Sigue constituyendo para mí un misterio, este de la predestinación.  Dice aquí que Dios nos predestinó en amor – es decir, motivado por el amor – para que fuéramos hijos suyos por medio de Jesús, conforme al buen propósito, de acuerdo a la buena intención, de su voluntad.  En otras palabras, porque quiso. 

Lo que permanece bajo la sombra del misterio es esta aparente preselección de Dios.  Digo lo de “aparente” porque bien podría ser que él a quien eligiera fuera a Jesucristo, y a quienes encontrara “en él” por medio de la fe.  Estos serían los invitados, los integrados a su familia.   Pero insisto en que yo sería un necio si ignorara mis limitaciones para entender esto.  Así como lo veo, esto cae dentro de esa categoría de conceptos, ideas y conocimientos que recién podré entender cuando esté más allá de las limitaciones de esta vida. 

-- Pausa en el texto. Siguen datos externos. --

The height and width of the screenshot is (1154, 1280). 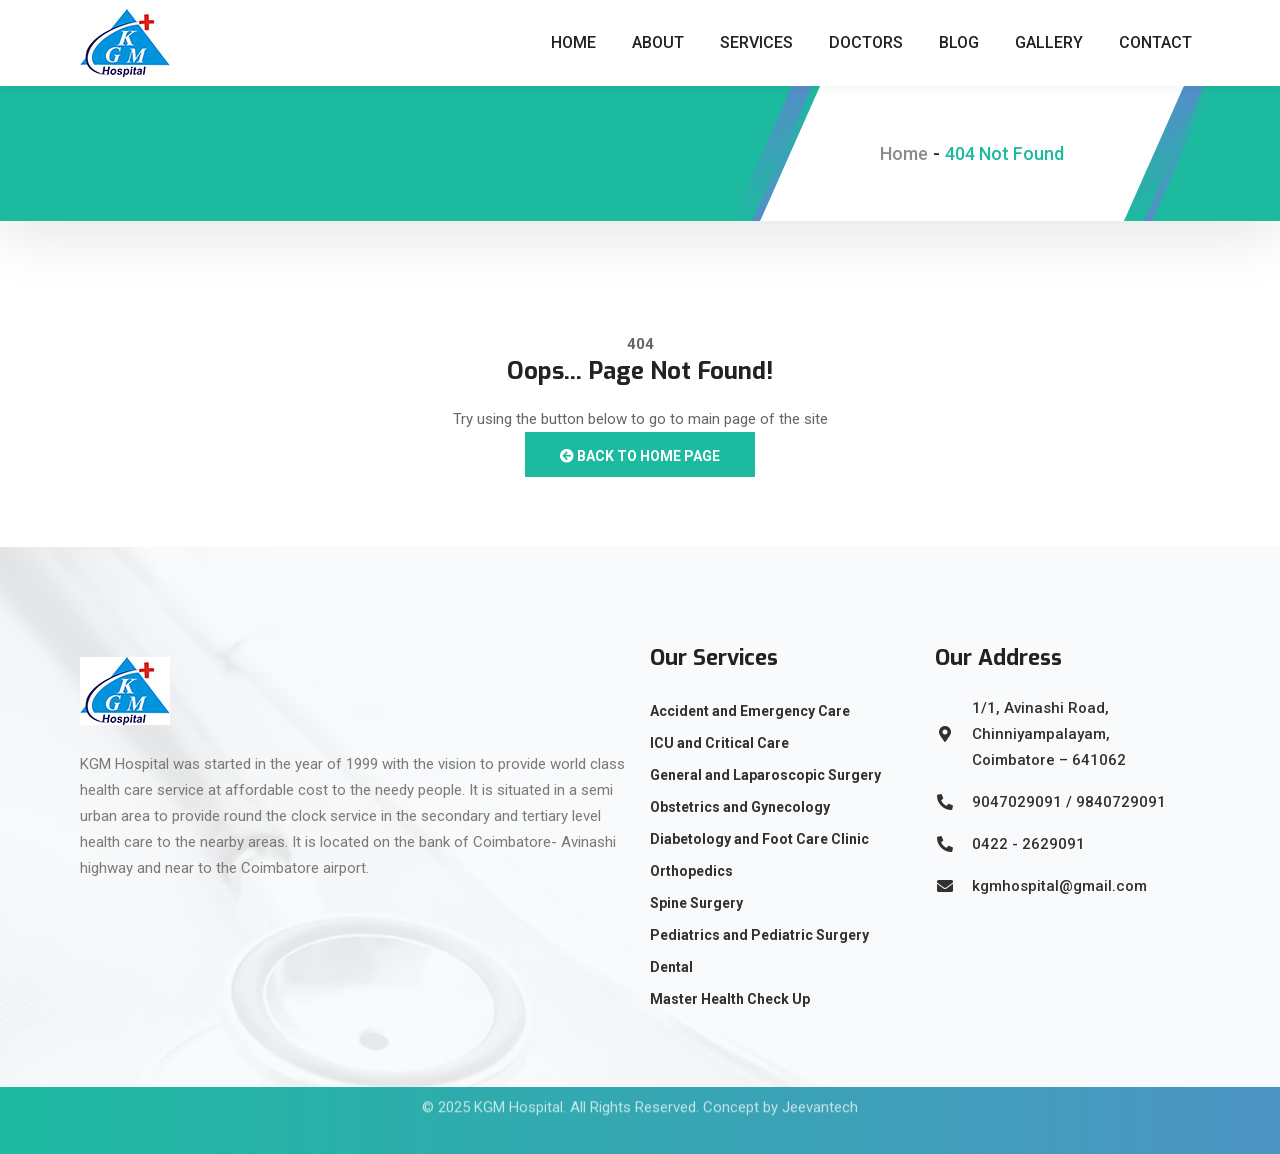 What do you see at coordinates (691, 871) in the screenshot?
I see `Orthopedics` at bounding box center [691, 871].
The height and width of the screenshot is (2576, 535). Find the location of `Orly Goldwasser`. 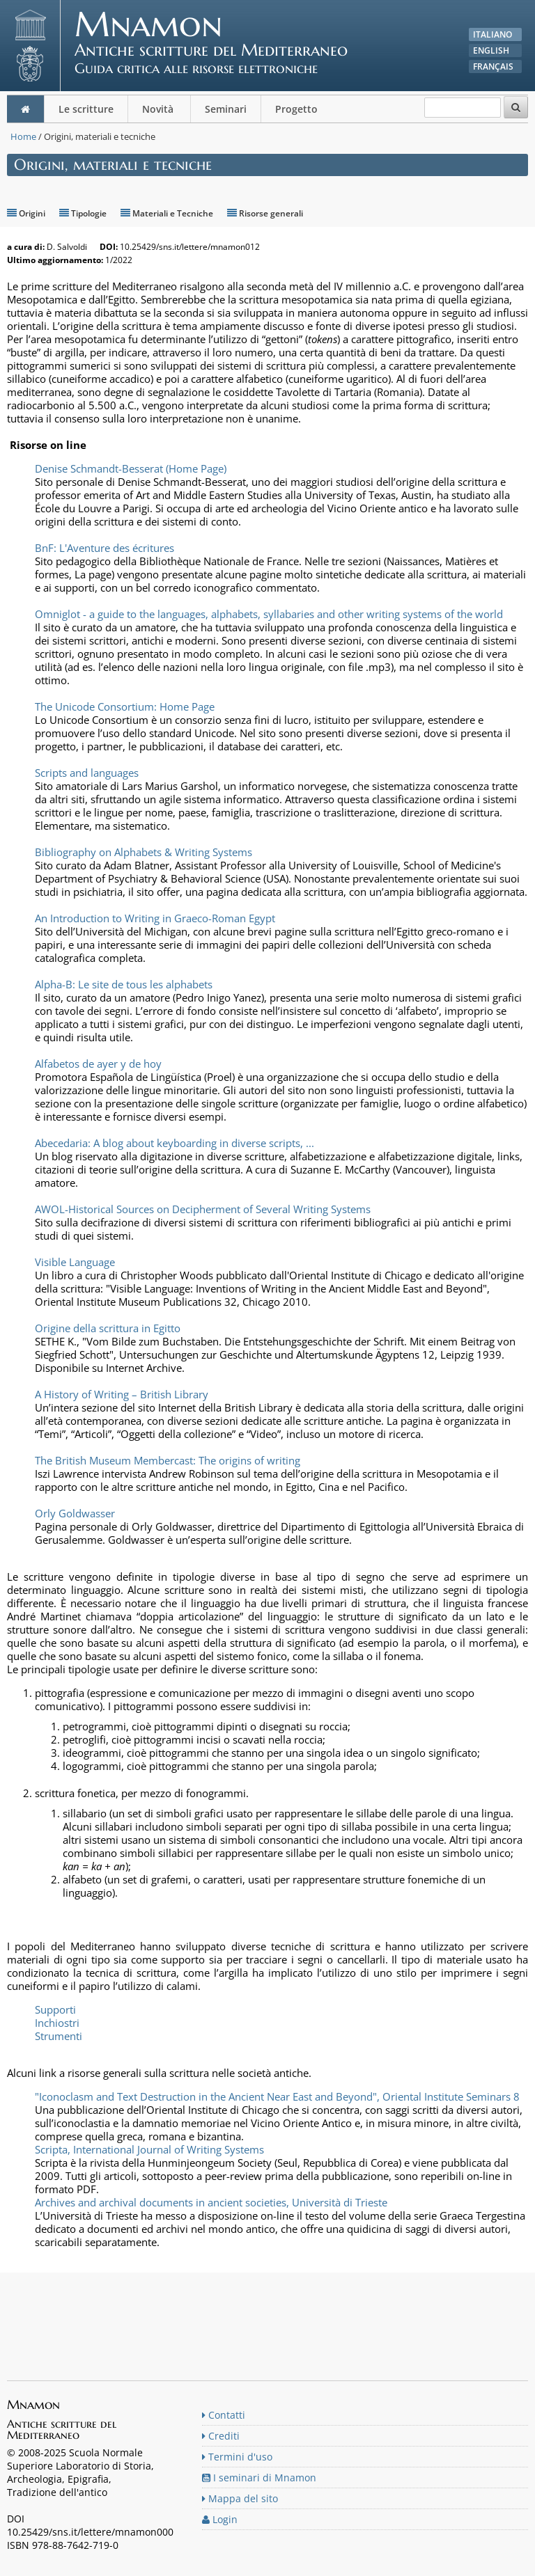 Orly Goldwasser is located at coordinates (75, 1513).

Eso no quita que me maraville con la grandeza del amor de Dios.  Porque lo que aquí se destaca es la intención y la insistencia de Dios de integrar seres humanos, su creación, a su familia.  Dios me amó tanto que quiso hacerme su hijo. 

A veces uno encuentra en la vida personas que establecen un lazo tan estrecho con uno que deciden “adoptarlo”.  Generalmente esto no ocurre en el sentido literal y legal, sino a nivel de los afectos.  Te pueden decir algo así como “Te quiero tanto que te considero mi hermano”.  Cuando eso sucede nos sentimos muy bien, es una cálida sensación la de sentirnos amados, aceptados, recibidos.  Ahora observa que quién te está diciendo eso en este momento ¡es Dios! Es él quien al considerar tu vida extiende la mano hacia ti, te mira a los ojos y con esa irrevocable capacidad para conmoverte te dice al corazón: “Te amo tanto que quiero que seas mi hijo”.  ¡Eso es lo que dice en estas palabras!

A esta altura ya sobran mis palabras, están de más.  Quédate conversando con el Padre, porque eres su deleite.